Recommended Resources to learn more about the Lagrangian Formalism
The momentum of our particle is defined to be p = dL/dq'. The force on it is defined to be F = dL/dq. The equations of motion - the so-called Euler-Lagrange equations - say that the rate of change of momentum equals the force: p' = F. That's how Lagrangians work!"
The geometry that underlies the physics of Hamilton and Lagrange’s classical mechanics and classical field theory has long been identified: this is symplectic geometry [Arnold 89] and variational calculus on jet bundles [Anderson 89, Olver 93]. In these theories, configuration spaces of physical systems are differentiable manifolds, possibly infinite-dimensional, and the physical dynamics is all encoded by way of certain globally defined differential forms on these spaces. https://arxiv.org/abs/1601.05956
Basic Idea:
In the Lagrangian approach we focus on the position and velocity of a particle, and compute what the particle does starting from the Lagrangian $L(q, \dot{q})$, which is a function
$$ L\colon TQ \to \mathbb{R} $$
where the tangent bundle is the space of position-velocity pairs. But we're led to consider momentum
$$ p_i = \frac{\partial L}{\partial \dot{q}^i} $$
since the equations of motion tell us how it changes
$$ \frac{d p_i}{d t} = \frac{\partial L}{\partial q^i} .$$
page 52 in http://math.ucr.edu/home/baez/classical/texfiles/2005/book/classical.pdf
Recommended Resources to learn more about the Lagrangian Formalism:
The Lagrangian formalism is an almost universal framework that is applicable in most branches of physics. It's especially useful whenever we try to exploit symmetries to make problems simpler.
It was invented originally as an alternative to Newton's classical mechanics, but is now an essential part of the best theory of physics that we have.
The reason for the popularity is that it turns out guessing the correct equations that describe nature at the most fundamental level isn't a very good method, because the human intuition fails on this scale. The Lagrangian formalism makes it possible to derive the correct equations systematically.
In simple terms the Lagrangian, the most important thing in this formalism, is the object that we use to derive the fundamental equations.
We want equations that look the same for every observer, because otherwise our equations would be useless. Therefore, we have the strong condition that our Lagrangian must not only look the same for different observers, but must stay exactly the same. Otherwise we would get different equations.
This helps immensely and rules out a lot of possibilities.

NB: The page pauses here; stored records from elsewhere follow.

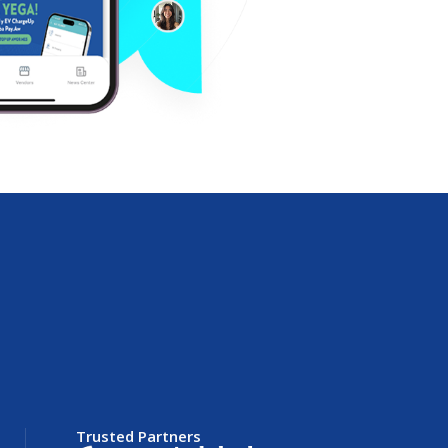
Trusted Partners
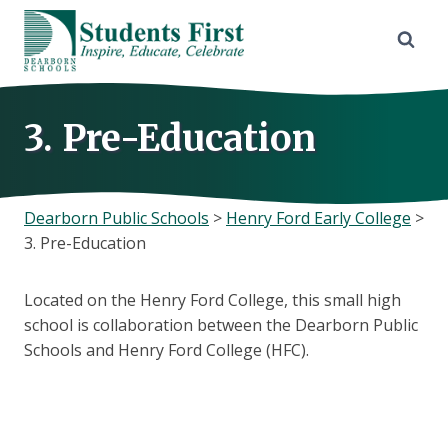
Skip
to
content
3. Pre-Education
Dearborn Public Schools
>
Henry Ford Early College
>
3. Pre-Education
Located on the Henry Ford College, this small high
school is collaboration between the Dearborn Public
Schools and Henry Ford College (HFC).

Formulated differently: The Lagrangian formalism is the perfect framework to work with symmetries and symmetries are the best thing that we can use to derive the fundamental equations of nature instead of guessing.
"In modern attempts at fundamental physics, when some suggested new theory is put forward, it is almost invariably given in the form of some Lagrangian functional. This has many advantages, such as the fact that there is a greater chance (but not an absolute certainty) of the resulting theory having required consistency and invariance properties, and that some form of 'Newton's third law' is implicit (in the sense that if two field interact then the interaction is mutual: if one acts upon the other, then the other acts equally back on the one). Moreover, Lagrangians have the pleasant property that, if a new field is introduced, then its contributions can usually simply be added to the Lagrangian that one had before, with any required interaction terms added also. More importantly, perhaps, there is a direct route to the formulation of a quantum theory, via the path integral approach." page 491 in Road to Reality by R. Penrose
"At this point it seems to be personal preference, and all academic, whether you use the Lagrangian method or the $F = ma$ method. The two methods produce the same equations. However, in problems involving more than one variable, it usually turns out to be much easier to write down T and V , as opposed to writing down all the forces. This is because $T$ and $V$ are nice and simple scalars. The forces, on the other hand, are vectors, and it is easy to get confused if they point in various directions. The Lagrangian method has the advantage that once you’ve written down $L ≡ T - V$ , you don’t have to think anymore. All you have to do is blindly take some derivatives." Introduction to Classical Mechanics by David Morin
The action principle turns out to be universally applicable in physics. All physical theories established since Newton may be formulated in terms of an action. The action formulation is also elegantly concise. The reader should understand that the entire physical world is described by one single action. p. 109 in Fearful Symmetry: The Search for Beauty in Modern Physics by A. Zee
Lagrangian dynamics + Noether’s Theorem = A tool for theorists to encode the observations of experimentalists into a candidate theory for the theorists to work
from http://www.wetsavannaanimals.net/wordpress/why-are-gauge-theories-successful/
But why the Lagrangian formalism? Why do we enumerate possible theories by giving their Lagrangians rather than by writing down Hamiltonians? I think the reason for this is that it is only in the Lagrangian formalism (or more generally the action formalism) that symmetries imply the existence of Lie algebras of suitable quantum operators, and you need these Lie algebras to make sensible quantum theories. In particular, the S-matrix will be Lorentz invariant if there is a set of 10 sufficiently smooth operators satisfying the commutation relations of the inhomogeneous Lorentz group. It's not trivial to write down a Hamiltonian that will give you a Lorentz invariant S-matrix - it's not so easy to think of the Coulomb potential just on the basis of Lorentz invariance - but if you start with a Lorentz invariant Lagrangian density then because of Noether's theorem the Lorentz invariance of the *S-matrix is automatic.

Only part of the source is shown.